Your assignment> Count every line in the records below that contains the string "Tunisie". Report that number alone.

[Extracted records]
● ● ● ●
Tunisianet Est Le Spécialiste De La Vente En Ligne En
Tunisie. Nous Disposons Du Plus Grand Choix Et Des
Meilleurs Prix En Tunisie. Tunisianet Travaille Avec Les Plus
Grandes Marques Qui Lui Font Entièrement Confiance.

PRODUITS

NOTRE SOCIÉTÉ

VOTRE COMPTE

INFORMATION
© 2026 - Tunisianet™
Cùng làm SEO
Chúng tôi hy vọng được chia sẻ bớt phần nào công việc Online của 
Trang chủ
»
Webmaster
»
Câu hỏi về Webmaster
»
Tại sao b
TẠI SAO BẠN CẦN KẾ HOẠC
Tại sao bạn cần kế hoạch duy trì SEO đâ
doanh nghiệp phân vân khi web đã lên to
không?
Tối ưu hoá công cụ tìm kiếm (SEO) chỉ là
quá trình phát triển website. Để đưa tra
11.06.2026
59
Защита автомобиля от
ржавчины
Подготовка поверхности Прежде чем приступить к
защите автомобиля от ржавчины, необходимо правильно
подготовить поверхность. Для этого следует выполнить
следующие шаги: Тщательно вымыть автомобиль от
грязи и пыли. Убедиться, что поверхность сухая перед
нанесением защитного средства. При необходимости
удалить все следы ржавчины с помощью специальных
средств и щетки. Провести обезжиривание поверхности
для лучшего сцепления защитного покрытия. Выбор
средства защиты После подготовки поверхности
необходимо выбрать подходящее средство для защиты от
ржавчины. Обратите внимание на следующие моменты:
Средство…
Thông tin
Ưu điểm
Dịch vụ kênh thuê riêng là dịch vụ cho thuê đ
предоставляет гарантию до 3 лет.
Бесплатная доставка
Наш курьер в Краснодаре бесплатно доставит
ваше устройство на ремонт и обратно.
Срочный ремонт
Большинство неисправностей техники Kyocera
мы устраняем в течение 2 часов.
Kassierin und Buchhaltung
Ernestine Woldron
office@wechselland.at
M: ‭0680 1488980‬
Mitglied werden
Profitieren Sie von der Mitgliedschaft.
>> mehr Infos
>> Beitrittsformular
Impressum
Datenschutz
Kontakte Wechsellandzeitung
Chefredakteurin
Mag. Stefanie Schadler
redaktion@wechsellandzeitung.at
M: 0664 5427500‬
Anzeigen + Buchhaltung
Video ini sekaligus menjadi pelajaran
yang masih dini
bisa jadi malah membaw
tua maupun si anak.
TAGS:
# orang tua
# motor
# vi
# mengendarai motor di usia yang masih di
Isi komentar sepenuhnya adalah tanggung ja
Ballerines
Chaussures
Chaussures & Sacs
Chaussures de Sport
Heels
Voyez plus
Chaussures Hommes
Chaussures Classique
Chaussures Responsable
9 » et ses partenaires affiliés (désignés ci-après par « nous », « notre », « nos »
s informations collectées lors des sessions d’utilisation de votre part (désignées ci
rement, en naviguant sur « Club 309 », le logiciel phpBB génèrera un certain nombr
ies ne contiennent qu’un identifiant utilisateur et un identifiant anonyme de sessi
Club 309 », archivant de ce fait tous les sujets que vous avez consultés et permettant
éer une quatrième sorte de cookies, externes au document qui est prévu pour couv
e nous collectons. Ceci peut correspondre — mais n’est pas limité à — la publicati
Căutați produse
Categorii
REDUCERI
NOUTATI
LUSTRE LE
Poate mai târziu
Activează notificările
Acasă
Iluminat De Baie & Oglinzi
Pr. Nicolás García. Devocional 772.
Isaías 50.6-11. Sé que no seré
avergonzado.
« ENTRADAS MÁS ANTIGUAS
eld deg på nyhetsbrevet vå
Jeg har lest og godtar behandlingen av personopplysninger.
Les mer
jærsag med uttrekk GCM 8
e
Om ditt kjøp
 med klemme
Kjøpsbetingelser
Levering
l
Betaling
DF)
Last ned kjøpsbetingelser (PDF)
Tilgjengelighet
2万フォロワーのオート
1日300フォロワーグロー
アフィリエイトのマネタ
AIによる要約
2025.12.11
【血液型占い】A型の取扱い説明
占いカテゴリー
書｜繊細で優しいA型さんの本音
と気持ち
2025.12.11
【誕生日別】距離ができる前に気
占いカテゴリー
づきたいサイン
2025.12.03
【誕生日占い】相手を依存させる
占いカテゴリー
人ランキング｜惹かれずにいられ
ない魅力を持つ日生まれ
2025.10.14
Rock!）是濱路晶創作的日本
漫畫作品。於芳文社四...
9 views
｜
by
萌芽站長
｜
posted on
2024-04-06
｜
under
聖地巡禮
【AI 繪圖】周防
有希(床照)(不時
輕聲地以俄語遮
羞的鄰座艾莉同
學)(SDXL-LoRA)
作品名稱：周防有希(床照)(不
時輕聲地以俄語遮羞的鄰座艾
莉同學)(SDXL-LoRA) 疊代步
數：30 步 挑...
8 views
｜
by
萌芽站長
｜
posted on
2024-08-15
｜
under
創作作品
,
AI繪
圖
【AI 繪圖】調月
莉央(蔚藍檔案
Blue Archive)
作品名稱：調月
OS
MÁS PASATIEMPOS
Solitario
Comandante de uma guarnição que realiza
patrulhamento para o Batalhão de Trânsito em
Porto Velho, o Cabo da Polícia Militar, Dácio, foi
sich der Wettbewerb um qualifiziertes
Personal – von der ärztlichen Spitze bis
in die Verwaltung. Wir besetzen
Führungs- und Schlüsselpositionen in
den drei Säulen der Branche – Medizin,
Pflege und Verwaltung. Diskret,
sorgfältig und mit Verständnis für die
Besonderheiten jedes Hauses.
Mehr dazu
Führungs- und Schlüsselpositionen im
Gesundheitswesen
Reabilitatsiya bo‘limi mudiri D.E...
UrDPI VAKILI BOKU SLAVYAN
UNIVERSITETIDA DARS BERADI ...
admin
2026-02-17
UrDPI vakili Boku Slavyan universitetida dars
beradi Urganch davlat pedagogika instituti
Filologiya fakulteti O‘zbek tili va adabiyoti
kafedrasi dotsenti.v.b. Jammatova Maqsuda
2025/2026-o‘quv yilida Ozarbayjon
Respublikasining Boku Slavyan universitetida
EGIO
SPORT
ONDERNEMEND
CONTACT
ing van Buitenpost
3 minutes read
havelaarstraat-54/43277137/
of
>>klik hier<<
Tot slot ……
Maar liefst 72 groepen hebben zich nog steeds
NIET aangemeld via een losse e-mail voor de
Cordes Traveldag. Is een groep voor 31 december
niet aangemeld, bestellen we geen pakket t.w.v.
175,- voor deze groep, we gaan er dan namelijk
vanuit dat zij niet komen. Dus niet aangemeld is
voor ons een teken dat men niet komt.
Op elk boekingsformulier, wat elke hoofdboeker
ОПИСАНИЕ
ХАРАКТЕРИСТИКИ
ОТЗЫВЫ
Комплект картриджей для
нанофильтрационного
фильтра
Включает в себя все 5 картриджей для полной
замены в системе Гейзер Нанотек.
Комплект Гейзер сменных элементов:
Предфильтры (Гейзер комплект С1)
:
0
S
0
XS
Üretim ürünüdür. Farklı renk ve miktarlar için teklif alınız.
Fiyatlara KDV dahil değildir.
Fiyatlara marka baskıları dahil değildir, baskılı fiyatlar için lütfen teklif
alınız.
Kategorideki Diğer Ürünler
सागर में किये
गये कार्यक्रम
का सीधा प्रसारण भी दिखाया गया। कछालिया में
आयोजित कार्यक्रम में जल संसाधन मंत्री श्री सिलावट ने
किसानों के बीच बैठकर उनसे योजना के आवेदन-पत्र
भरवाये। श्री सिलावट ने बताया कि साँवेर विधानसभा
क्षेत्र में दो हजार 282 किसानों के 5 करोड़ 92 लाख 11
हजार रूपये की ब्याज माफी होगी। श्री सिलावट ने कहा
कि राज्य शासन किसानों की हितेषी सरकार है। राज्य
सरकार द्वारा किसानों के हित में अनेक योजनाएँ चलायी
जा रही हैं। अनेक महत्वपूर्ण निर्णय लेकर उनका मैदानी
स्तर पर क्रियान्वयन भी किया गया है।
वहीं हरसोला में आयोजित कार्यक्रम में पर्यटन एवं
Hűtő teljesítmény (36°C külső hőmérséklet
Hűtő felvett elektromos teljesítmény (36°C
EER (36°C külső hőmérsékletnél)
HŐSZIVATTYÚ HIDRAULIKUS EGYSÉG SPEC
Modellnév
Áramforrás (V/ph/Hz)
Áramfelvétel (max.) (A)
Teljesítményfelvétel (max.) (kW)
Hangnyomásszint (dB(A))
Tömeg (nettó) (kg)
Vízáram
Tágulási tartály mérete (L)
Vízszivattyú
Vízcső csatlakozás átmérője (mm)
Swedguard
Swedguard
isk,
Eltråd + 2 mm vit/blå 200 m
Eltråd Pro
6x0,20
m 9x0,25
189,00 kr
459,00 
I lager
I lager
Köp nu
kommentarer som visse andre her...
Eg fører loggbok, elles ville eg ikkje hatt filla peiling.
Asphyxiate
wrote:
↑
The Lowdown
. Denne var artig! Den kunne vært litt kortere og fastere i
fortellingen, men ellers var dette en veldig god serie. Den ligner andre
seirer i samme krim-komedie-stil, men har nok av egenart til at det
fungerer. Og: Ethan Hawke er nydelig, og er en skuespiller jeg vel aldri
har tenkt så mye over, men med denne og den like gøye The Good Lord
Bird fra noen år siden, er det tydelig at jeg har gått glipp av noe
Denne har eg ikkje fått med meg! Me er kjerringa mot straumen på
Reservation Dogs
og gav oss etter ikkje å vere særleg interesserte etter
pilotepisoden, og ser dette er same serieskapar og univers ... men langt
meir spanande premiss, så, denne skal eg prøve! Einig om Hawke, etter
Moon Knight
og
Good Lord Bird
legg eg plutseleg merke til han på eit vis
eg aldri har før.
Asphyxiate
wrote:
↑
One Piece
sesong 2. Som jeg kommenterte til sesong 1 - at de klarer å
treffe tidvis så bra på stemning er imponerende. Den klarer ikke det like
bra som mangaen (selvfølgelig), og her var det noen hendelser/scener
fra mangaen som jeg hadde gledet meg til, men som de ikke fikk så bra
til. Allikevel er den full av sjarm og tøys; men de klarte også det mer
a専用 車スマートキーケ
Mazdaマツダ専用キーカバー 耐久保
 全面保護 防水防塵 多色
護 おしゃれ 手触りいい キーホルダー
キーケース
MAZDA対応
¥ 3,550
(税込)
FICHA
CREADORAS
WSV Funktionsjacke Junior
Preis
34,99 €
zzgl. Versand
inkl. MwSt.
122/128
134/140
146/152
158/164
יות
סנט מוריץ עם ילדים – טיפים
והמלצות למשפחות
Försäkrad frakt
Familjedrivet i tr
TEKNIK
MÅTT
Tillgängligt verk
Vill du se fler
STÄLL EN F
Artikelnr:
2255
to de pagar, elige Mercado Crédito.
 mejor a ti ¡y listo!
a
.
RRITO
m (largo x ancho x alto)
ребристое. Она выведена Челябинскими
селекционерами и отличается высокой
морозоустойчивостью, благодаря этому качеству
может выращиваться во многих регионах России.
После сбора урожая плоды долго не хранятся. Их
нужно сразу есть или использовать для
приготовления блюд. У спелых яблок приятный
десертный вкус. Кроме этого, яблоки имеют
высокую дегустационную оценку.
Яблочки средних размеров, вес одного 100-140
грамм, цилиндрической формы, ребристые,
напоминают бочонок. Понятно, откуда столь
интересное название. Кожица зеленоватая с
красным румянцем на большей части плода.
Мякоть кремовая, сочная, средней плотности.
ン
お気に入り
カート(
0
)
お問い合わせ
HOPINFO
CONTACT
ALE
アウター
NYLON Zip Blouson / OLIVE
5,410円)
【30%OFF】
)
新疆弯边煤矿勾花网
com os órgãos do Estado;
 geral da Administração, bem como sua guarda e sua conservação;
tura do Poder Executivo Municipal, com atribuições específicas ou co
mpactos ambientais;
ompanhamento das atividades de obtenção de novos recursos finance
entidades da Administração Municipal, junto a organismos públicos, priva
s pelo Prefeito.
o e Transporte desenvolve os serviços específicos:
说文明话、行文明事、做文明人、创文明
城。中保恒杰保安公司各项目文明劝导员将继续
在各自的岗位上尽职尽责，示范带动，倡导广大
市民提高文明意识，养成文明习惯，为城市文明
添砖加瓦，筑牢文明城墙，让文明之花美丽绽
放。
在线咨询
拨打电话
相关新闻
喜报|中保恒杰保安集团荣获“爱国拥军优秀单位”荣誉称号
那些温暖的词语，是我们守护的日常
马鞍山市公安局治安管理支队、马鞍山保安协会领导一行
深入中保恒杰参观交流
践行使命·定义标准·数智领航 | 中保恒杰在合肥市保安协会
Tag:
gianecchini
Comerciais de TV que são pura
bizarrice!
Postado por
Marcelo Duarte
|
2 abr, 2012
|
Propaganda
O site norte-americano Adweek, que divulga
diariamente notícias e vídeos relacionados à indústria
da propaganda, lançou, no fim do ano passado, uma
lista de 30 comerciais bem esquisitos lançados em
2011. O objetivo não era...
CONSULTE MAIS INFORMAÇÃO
● ● ● ●
Reply to the exercise> 2